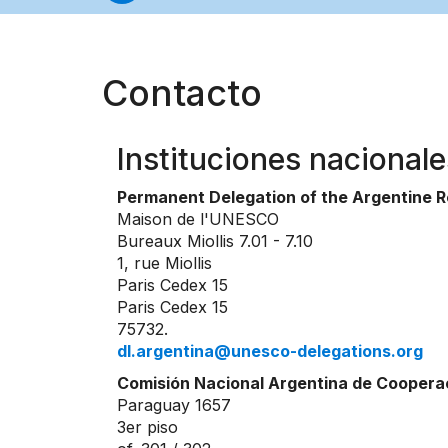
Contacto
Instituciones nacionale
Permanent Delegation of the Argentine 
Maison de l'UNESCO
Bureaux Miollis 7.01 - 7.10
1, rue Miollis
Paris Cedex 15
Paris Cedex 15
75732.
dl.argentina@unesco-delegations.org
Comisión Nacional Argentina de Coopera
Paraguay 1657
3er piso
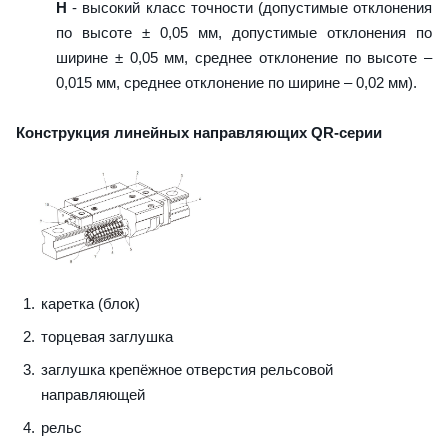
H
- высокий класс точности (допустимые отклонения
по высоте ± 0,05 мм, допустимые отклонения по
ширине ± 0,05 мм, среднее отклонение по высоте –
0,015 мм, среднее отклонение по ширине – 0,02 мм).
Конструкция линейных направляющих QR-серии
каретка (блок)
торцевая заглушка
заглушка крепёжное отверстия рельсовой
направляющей
рельс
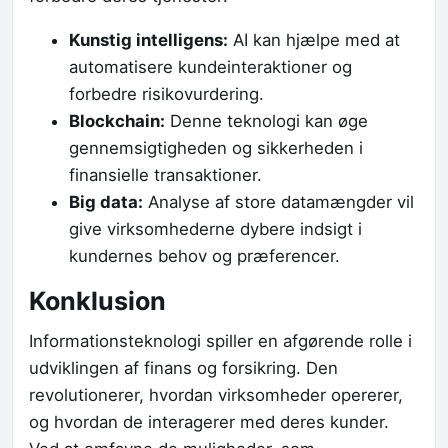
Kunstig intelligens:
AI kan hjælpe med at
automatisere kundeinteraktioner og
forbedre risikovurdering.
Blockchain:
Denne teknologi kan øge
gennemsigtigheden og sikkerheden i
finansielle transaktioner.
Big data:
Analyse af store datamængder vil
give virksomhederne dybere indsigt i
kundernes behov og præferencer.
Konklusion
Informationsteknologi spiller en afgørende rolle i
udviklingen af finans og forsikring. Den
revolutionerer, hvordan virksomheder opererer,
og hvordan de interagerer med deres kunder.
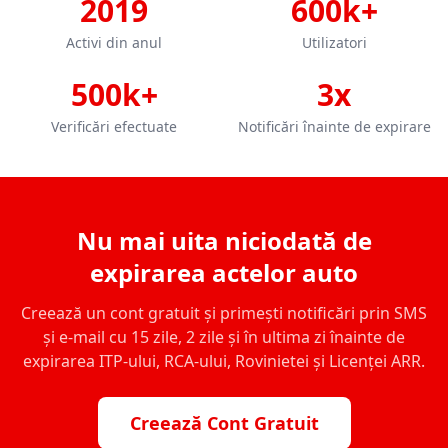
2019
600k+
Activi din anul
Utilizatori
500k+
3x
Verificări efectuate
Notificări înainte de expirare
Nu mai uita niciodată de
expirarea actelor auto
Creează un cont gratuit și primești notificări prin SMS
și e-mail cu 15 zile, 2 zile și în ultima zi înainte de
expirarea ITP-ului, RCA-ului, Rovinietei și Licenței ARR.
Creează Cont Gratuit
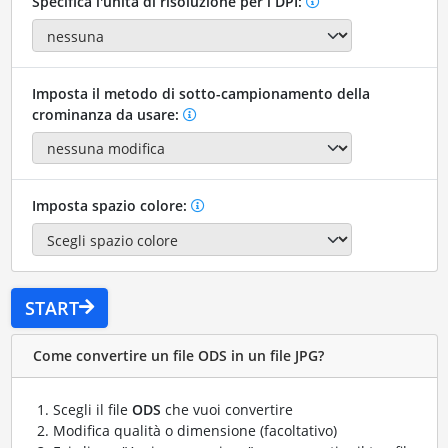
Specifica l'unità di risoluzione per i DPI:
Imposta il metodo di sotto-campionamento della
crominanza da usare:
Imposta spazio colore:
START
Come convertire un file ODS in un file JPG?
Scegli il file
ODS
che vuoi convertire
Modifica qualità o dimensione (facoltativo)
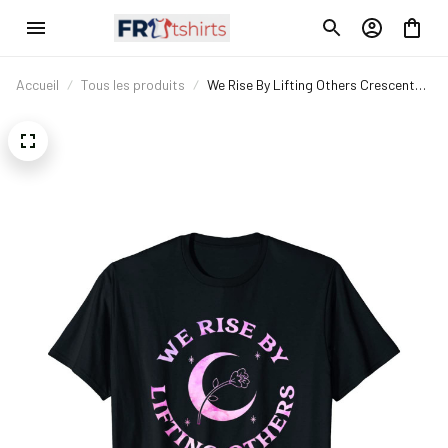
Accueil
Tous les produits
We Rise By Lifting Others Crescent
Moon Rose Celestial Star T-Shirt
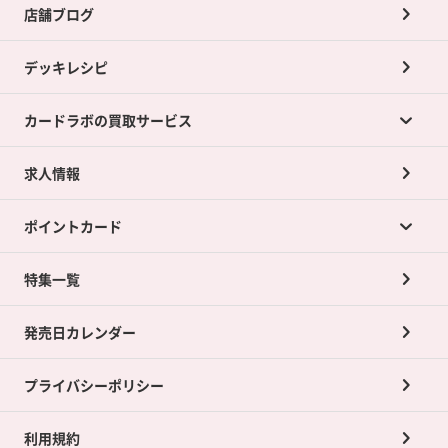
店舗ブログ
デッキレシピ
カードラボの買取サービス
求人情報
カードラボの買取サービスTOP
ポイントカード
店舗買取について
ネット買取について
特集一覧
ポイントカードTOP
買取承諾書について
発売日カレンダー
ポイント交換景品
プライバシーポリシー
利用規約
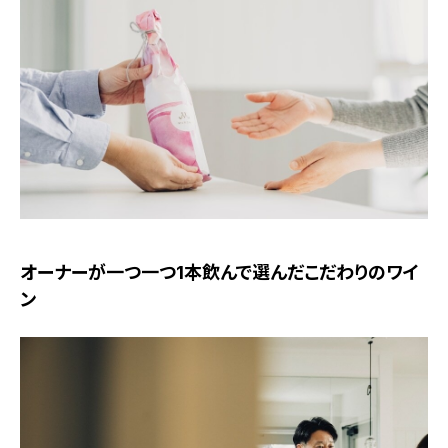
オーナーが一つ一つ1本飲んで選んだこだわりのワイ
ン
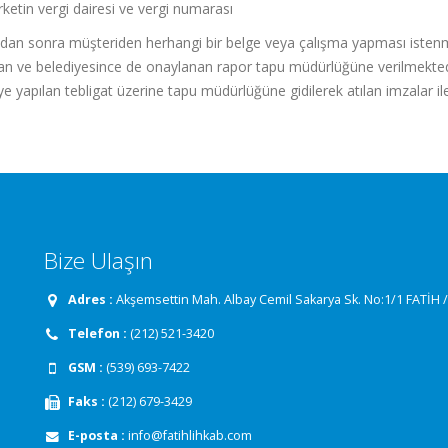
rketin vergi dairesi ve vergi numarası
dan sonra müşteriden herhangi bir belge veya çalışma yapması iste
nan ve belediyesince de onaylanan rapor tapu müdürlüğüne verilmekte
ye yapılan tebligat üzerine tapu müdürlüğüne gidilerek atılan imzalar il
Bize Ulaşın
Adres :
Akşemsettin Mah. Albay Cemil Sakarya Sk. No:1/1 FATİH
Telefon :
(212) 521-3420
GSM :
(539) 693-7422
Faks :
(212) 679-3429
E-posta :
info@fatihlihkab.com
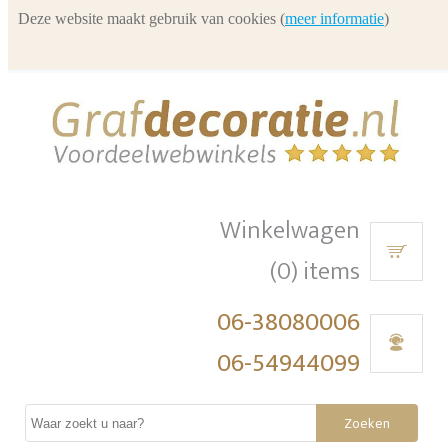
Deze website maakt gebruik van cookies (
meer informatie
)
Winkelwagen
(0) items
06-38080006
06-54944099
Zoeken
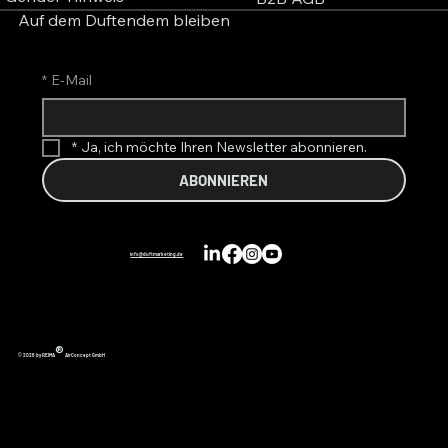
Auf dem Duftendem bleiben
*
E-Mail
*
Ja, ich möchte Ihren Newsletter abonnieren.
ABONNIEREN
info@duftmarketing.de
®
© 2026 by REIMA
AirConcept GmbH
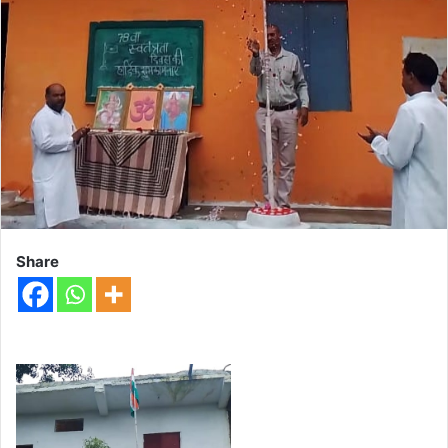
Share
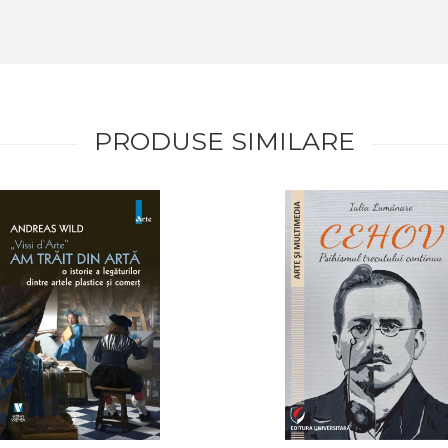
PRODUSE SIMILARE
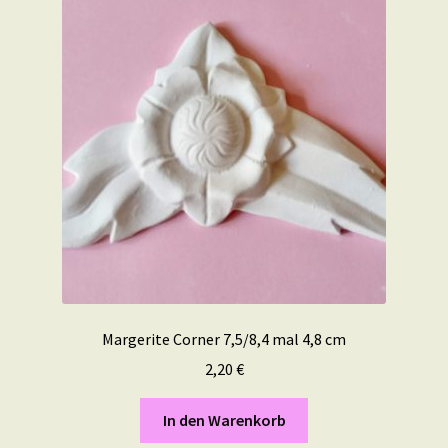
Margerite Corner 7,5/8,4 mal 4,8 cm
2,20
€
In den Warenkorb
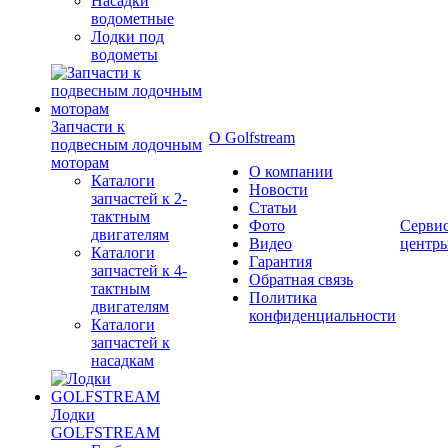
Насадки
водометные
Лодки под
водометы
Запчасти к
О Golfstream
подвесным лодочным
моторам
О компании
Каталоги
Новости
запчастей к 2-
Статьи
тактным
Фото
Серви
двигателям
Видео
центр
Каталоги
Гарантия
запчастей к 4-
Обратная связь
тактным
Политика
двигателям
конфиденциальности
Каталоги
запчастей к
насадкам
Лодки
GOLFSTREAM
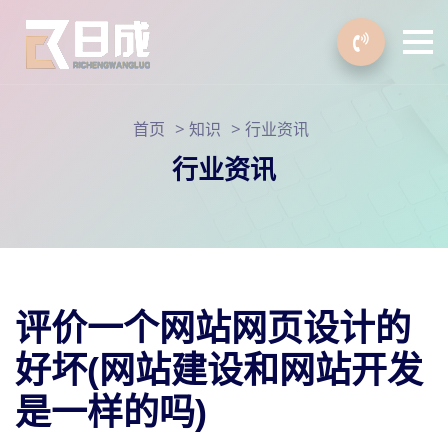
>
>
首页
知识
行业资讯
行业资讯
评价一个网站网页设计的
好坏(网站建设和网站开发
是一样的吗)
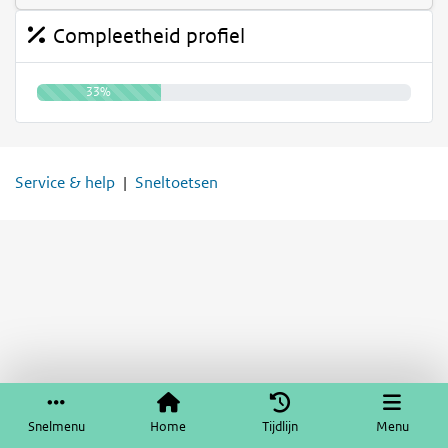
Compleetheid profiel
33%
Service & help
Sneltoetsen
Snelmenu
Home
Tijdlijn
Menu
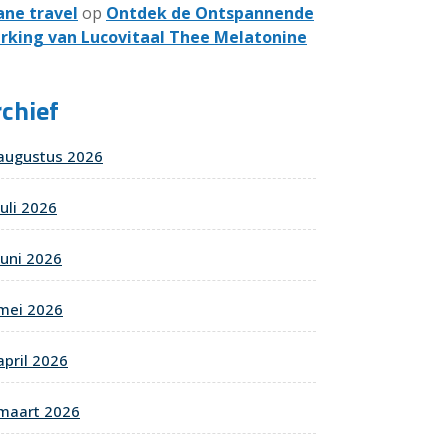
ane travel
op
Ontdek de Ontspannende
rking van Lucovitaal Thee Melatonine
chief
augustus 2026
juli 2026
juni 2026
mei 2026
april 2026
maart 2026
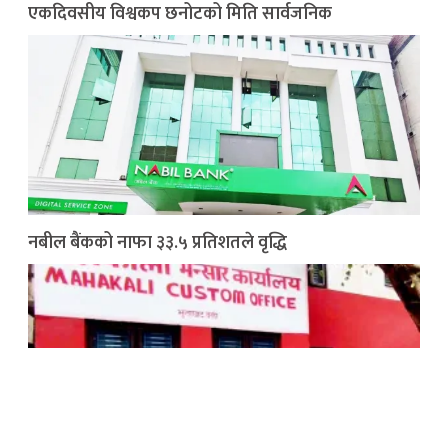
एकदिवसीय विश्वकप छनोटको मिति सार्वजनिक
नबील बैंकको नाफा ३३.५ प्रतिशतले वृद्धि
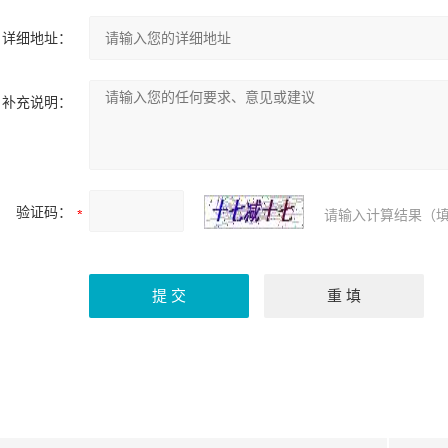
详细地址：
补充说明：
验证码：
请输入计算结果（填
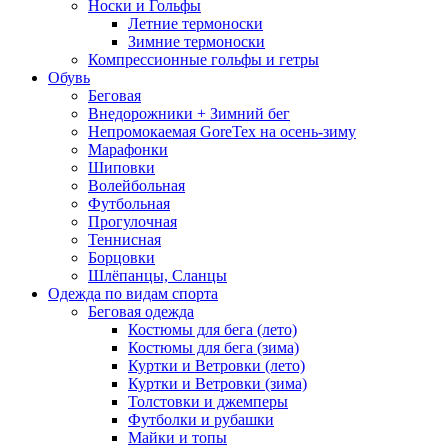
Носки и Гольфы
Летние термоноски
Зимние термоноски
Компрессионные гольфы и гетры
Обувь
Беговая
Внедорожники + Зимний бег
Непромокаемая GoreTex на осень-зиму
Марафонки
Шиповки
Волейбольная
Футбольная
Прогулочная
Теннисная
Борцовки
Шлёпанцы, Сланцы
Одежда по видам спорта
Беговая одежда
Костюмы для бега (лето)
Костюмы для бега (зима)
Куртки и Ветровки (лето)
Куртки и Ветровки (зима)
Толстовки и джемперы
Футболки и рубашки
Майки и топы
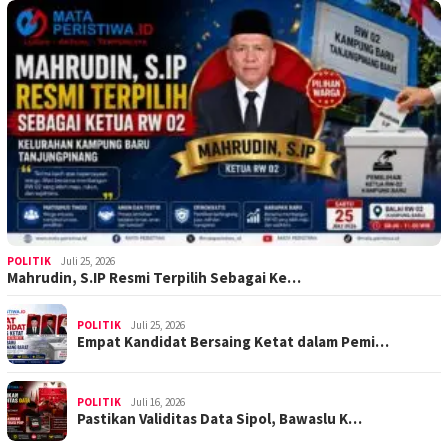
POLITIK
Juli 25, 2026
Mahrudin, S.IP Resmi Terpilih Sebagai Ke…
POLITIK
Juli 25, 2026
Empat Kandidat Bersaing Ketat dalam Pemi…
POLITIK
Juli 16, 2026
Pastikan Validitas Data Sipol, Bawaslu K…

ASSIGNED TASK: Write the material out again word for word and omit any images.

SOLUTION TO THIS TASK:
Contacto
Instituciones nacionale
Permanent Delegation of the Argentine 
Maison de l'UNESCO
Bureaux Miollis 7.01 - 7.10
1, rue Miollis
Paris Cedex 15
Paris Cedex 15
75732.
dl.argentina@unesco-delegations.org
Comisión Nacional Argentina de Coopera
Paraguay 1657
3er piso
H
- высокий класс точности (допустимые отклонения
по высоте ± 0,05 мм, допустимые отклонения по
ширине ± 0,05 мм, среднее отклонение по высоте –
0,015 мм, среднее отклонение по ширине – 0,02 мм).
Конструкция линейных направляющих QR-серии
каретка (блок)
торцевая заглушка
заглушка крепёжное отверстия рельсовой
направляющей
рельс
Kunstig intelligens:
AI kan hjælpe med at
automatisere kundeinteraktioner og
forbedre risikovurdering.
Blockchain:
Denne teknologi kan øge
gennemsigtigheden og sikkerheden i
finansielle transaktioner.
Big data:
Analyse af store datamængder vil
give virksomhederne dybere indsigt i
kundernes behov og præferencer.
Konklusion
Informationsteknologi spiller en afgørende rolle i
udviklingen af finans og forsikring. Den
revolutionerer, hvordan virksomheder opererer,
og hvordan de interagerer med deres kunder.
2019
600k+
Activi din anul
Utilizatori
500k+
3x
Verificări efectuate
Notificări înainte de expirare
Nu mai uita niciodată de
expirarea actelor auto
Creează un cont gratuit și primești notificări prin SMS
și e-mail cu 15 zile, 2 zile și în ultima zi înainte de
expirarea ITP-ului, RCA-ului, Rovinietei și Licenței ARR.
Creează Cont Gratuit
Specifica l'unità di risoluzione per i DPI:
Imposta il metodo di sotto-campionamento della
crominanza da usare:
Imposta spazio colore:
START
Come convertire un file ODS in un file JPG?
Scegli il file
ODS
che vuoi convertire
Modifica qualità o dimensione (facoltativo)
Accueil
Tous les produits
We Rise By Lifting Others Crescent
Moon Rose Celestial Star T-Shirt
店舗ブログ
デッキレシピ
カードラボの買取サービス
求人情報
カードラボの買取サービスTOP
ポイントカード
店舗買取について
ネット買取について
特集一覧
ポイントカードTOP
買取承諾書について
発売日カレンダー
ポイント交換景品
プライバシーポリシー
利用規約
オーナーが一つ一つ1本飲んで選んだこだわりのワイ
ン
rketin vergi dairesi ve vergi numarası
dan sonra müşteriden herhangi bir belge veya çalışma yapması iste
nan ve belediyesince de onaylanan rapor tapu müdürlüğüne verilmekte
ye yapılan tebligat üzerine tapu müdürlüğüne gidilerek atılan imzalar il
Bize Ulaşın
Adres :
Akşemsettin Mah. Albay Cemil Sakarya Sk. No:1/1 FATİH
Telefon :
(212) 521-3420
GSM :
(539) 693-7422
Faks :
(212) 679-3429
E-posta :
info@fatihlihkab.com
Deze website maakt gebruik van cookies (
meer informatie
)
Winkelwagen
(0) items
06-38080006
06-54944099
Zoeken
Auf dem Duftendem bleiben
*
E-Mail
*
Ja, ich möchte Ihren Newsletter abonnieren.
ABONNIEREN
info@duftmarketing.de
®
© 2026 by REIMA
AirConcept GmbH
Share
PRODUSE SIMILARE
Margerite Corner 7,5/8,4 mal 4,8 cm
2,20
€
In den Warenkorb
Насадки
водометные
Лодки под
водометы
Запчасти к
О Golfstream
подвесным лодочным
моторам
О компании
Каталоги
Новости
запчастей к 2-
Статьи
тактным
Фото
Серви
двигателям
Видео
центр
Каталоги
Гарантия
запчастей к 4-
Обратная связь
тактным
Политика
двигателям
конфиденциальности
Каталоги
запчастей к
насадкам
Лодки
GOLFSTREAM
>
>
首页
知识
行业资讯
行业资讯
评价一个网站网页设计的
好坏(网站建设和网站开发
是一样的吗)
Compleetheid profiel
33%
Service & help
Sneltoetsen
Snelmenu
Home
Tijdlijn
Menu
ane travel
op
Ontdek de Ontspannende
rking van Lucovitaal Thee Melatonine
chief
augustus 2026
juli 2026
juni 2026
mei 2026
april 2026
maart 2026
एकदिवसीय विश्वकप छनोटको मिति सार्वजनिक
नबील बैंकको नाफा ३३.५ प्रतिशतले वृद्धि
详细地址：
补充说明：
验证码：
请输入计算结果（填
Носки и Гольфы
Летние термоноски
Зимние термоноски
Компрессионные гольфы и гетры
Обувь
Беговая
Внедорожники + Зимний бег
Непромокаемая GoreTex на осень-зиму
Марафонки
Шиповки
Волейбольная
Футбольная
Прогулочная
Теннисная
Борцовки
Шлёпанцы, Сланцы
Одежда по видам спорта
Беговая одежда
Костюмы для бега (лето)
Костюмы для бега (зима)
Куртки и Ветровки (лето)
Куртки и Ветровки (зима)
Толстовки и джемперы
Футболки и рубашки
Майки и топы
POLITIK
Juli 25, 2026
Mahrudin, S.IP Resmi Terpilih Sebagai Ke…
POLITIK
Juli 25, 2026
Empat Kandidat Bersaing Ketat dalam Pemi…
POLITIK
Juli 16, 2026
Pastikan Validitas Data Sipol, Bawaslu K…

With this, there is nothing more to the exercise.